Sunday, October 23, 2005

The Avian-MEME-7 flu virus

A mutant strain of the MEME-7 virus was thrown at me last week by Ze'ev @ Israel Perspectives)

7 Things I can do:

1. Build a house in Israel without going crazy (well, my wife and I did have a minor disagreement over the bathroom tiles, but other than that...)
2. Talk in public about almost anything.
3. Remember names and faces, and kill at Jewish geography.
4. Play the piano (mostly by ear)
5. Code in C, Win32 API
6. Drive an Ambulance; perform CPR.
7. Neutralize Arab terrorists; effectively manage a counter-terrorist unit in complex urban combat situations.

Things I can't do:

1. Study with more than 2 kids on shabbat afternoon for tests in gemara without falling asleep.
2. Drive a bus (yet)
3. Hear a baby cry while I'm sleeping
4. Wash dishes without my hands falling apart.
5. Eat peanuts without dying.
6. Shower more than 3 minutes before shabbat starts on Friday afternoon.
7. Carry on a conversation for more than 3 minutes without my phone ringing/beeper buzzing/meers announcing.

7 Things I constantly say:

1. Sorry about that.
2. Give me the bad news first.
3. I'm leaving work in only 5 more minutes.
4. I'll do that tomorrow.
5. Is this urgent?
6. Whassup?
7. Thanks, I really appreciate it.

7 Things I'd like to do in my lifetime:

0. Retire early, to have enough time to do everything I like doing -- including spending time with my family (I'm typing this with my 2 year old sitting on my lap)
1. I'd like to hope that my actions help bring the geula closer than pushing it away.
2. Senior EMT/Paramedic/Cardiology Training
3. Build and fly a radio controlled helicopter, souped up with night vision equipment and GPS remote tracking.
4. Finish my N-scale model railroad, and have it on display for kids.
5. Public speaking tours to the US on the importance of aliya
6. Be a part of rebuilding Gush Katif, bring a korban pesach, greet Mashiach.

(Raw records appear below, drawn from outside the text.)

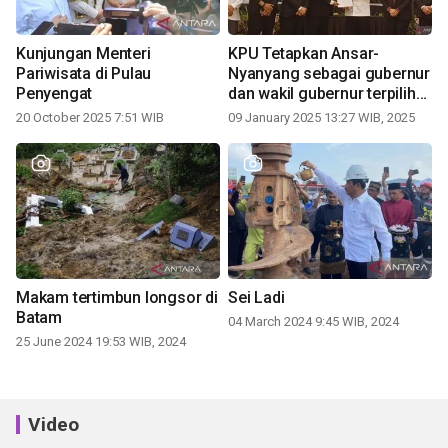
Kunjungan Menteri
KPU Tetapkan Ansar-
Pariwisata di Pulau
Nyanyang sebagai gubernur
Penyengat
dan wakil gubernur terpilih
periode 2025-2030
20 October 2025 7:51 WIB
09 January 2025 13:27 WIB, 2025
Makam tertimbun longsor di
Sei Ladi
Batam
04 March 2024 9:45 WIB, 2024
25 June 2024 19:53 WIB, 2024
Video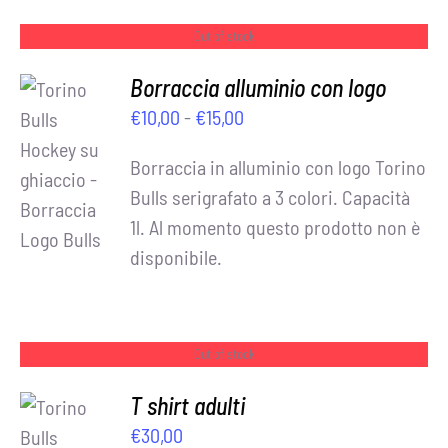
Out of stock
Borraccia alluminio con logo
Fascia
€
10,00
-
€
15,00
di
Borraccia in alluminio con logo Torino
DETTAGLI
prezzo:
Bulls serigrafato a 3 colori. Capacità
da
1l. Al momento questo prodotto non è
€10,00
disponibile.
a
€15,00
Out of stock
T shirt adulti
€
30,00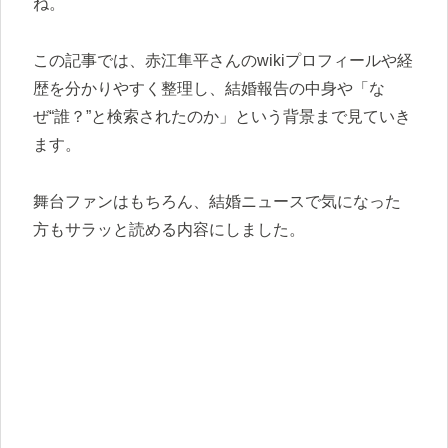
ね。
この記事では、赤江隼平さんのwikiプロフィールや経
歴を分かりやすく整理し、結婚報告の中身や「な
ぜ“誰？”と検索されたのか」という背景まで見ていき
ます。
舞台ファンはもちろん、結婚ニュースで気になった
方もサラッと読める内容にしました。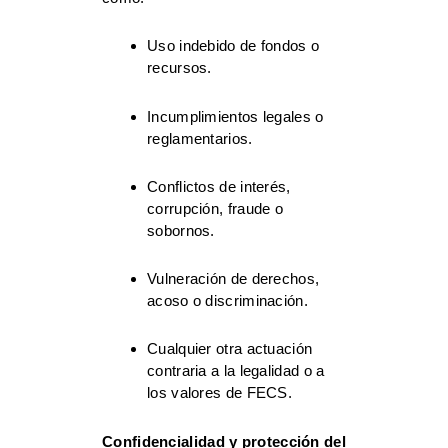
Uso indebido de fondos o
recursos.
Incumplimientos legales o
reglamentarios.
Conflictos de interés,
corrupción, fraude o
sobornos.
Vulneración de derechos,
acoso o discriminación.
Cualquier otra actuación
contraria a la legalidad o a
los valores de FECS.
Confidencialidad y protección del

People I'd like to infect with this time-wasting virus:

Joesettler
Artist Formerly known as Purple Parrot
The Meidad's
OlehGirl
Litvak without a Shtriemel

PS: I like to infect Treppenwitz but he's rightly against Avoda Zara viruses.

My wife is totally ready to kill me for having spent so much time on my blog today, but it is all out of my system...till Thursday...maybe.

Moadim L'Simcha!

10 comments:

JoeSettler said...

Sorry Jameel,

My anti-virus program is too strong for your meme.

-JoeSettler

Jameel @ The Muqata said...

1. bang. splatter.

2. I've had them before...and my allergic reaction gets worse every time I eat them.

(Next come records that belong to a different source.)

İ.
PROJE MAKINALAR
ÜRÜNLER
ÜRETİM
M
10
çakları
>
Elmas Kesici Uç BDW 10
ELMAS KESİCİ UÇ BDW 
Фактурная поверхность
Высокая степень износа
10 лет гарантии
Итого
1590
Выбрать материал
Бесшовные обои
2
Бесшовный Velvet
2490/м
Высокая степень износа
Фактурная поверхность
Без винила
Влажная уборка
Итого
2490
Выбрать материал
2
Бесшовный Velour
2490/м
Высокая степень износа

3. My wife says, "Wake UP! Can't you hear the baby crying?"

4. Meers = Cellular Walkie Talkie

5. Missles? What do you need missles for? I thought the helicopter was for delivering candy to poor under-privledged children.

Anonymous said...

Meers (actually MIRS) = Motorola Integrated Radio System. It is a digitally controlled radio signaling system - shared frequencies for all - but only turns on the audio of the receivers of those who are supposed to hear what you are saying - though others can listen in if they diddle with their set.

Developed by Motorola Israel under the name "MIRS" but the corporate types in the USA didn't like the name and changed it to "Iden" (Identified Radio). The original name stuck in Israel.

(A former Motorola Israel employee)

Litvshe said...

Talk about a geek. Starting to number at 0.
As far as the peanut thing goes...one time Jameel walked into my office and I had Reese's peanut butter cups on the desk. You should have seen him run.

Pity my anti-viral's weren't up to date.

JoeSettler said...

I once took Jameel to a Chinese restaurant.

Peanut oil.

Need I say more?

Anonymous said...

and what about the million bucks to fix the muqata?

Jameel @ The Muqata said...

Daat Y: There are MANY muqatot around Israel. Hebron, Ramalla, Jenin -- the word "Muqata" is arabic for "compound". Besides, the Ramalla one is getting fixed up daily.

Joe/Livitsh: Now you know why I carry an adreniline injector in my laptop bag. (to keep friends like you guys from killing me).

Gee, A Moron: I think I knew that the real acronym was MIRS...but it rhymes with SHMEERS. I thought of working for Motorola Israel once...but went to Intel Israel instead.

tafka PP said...

Jameel- I don't know if even you are able to appreciate the depth of my amusement at being MEME'd alongside such an auspicious selection!

I'll comply shortly when the post-chag workload lessens...

Jameel @ The Muqata said...

Purple Parrot: Depths of Amusement? Is that before or after the 9th circle of hell?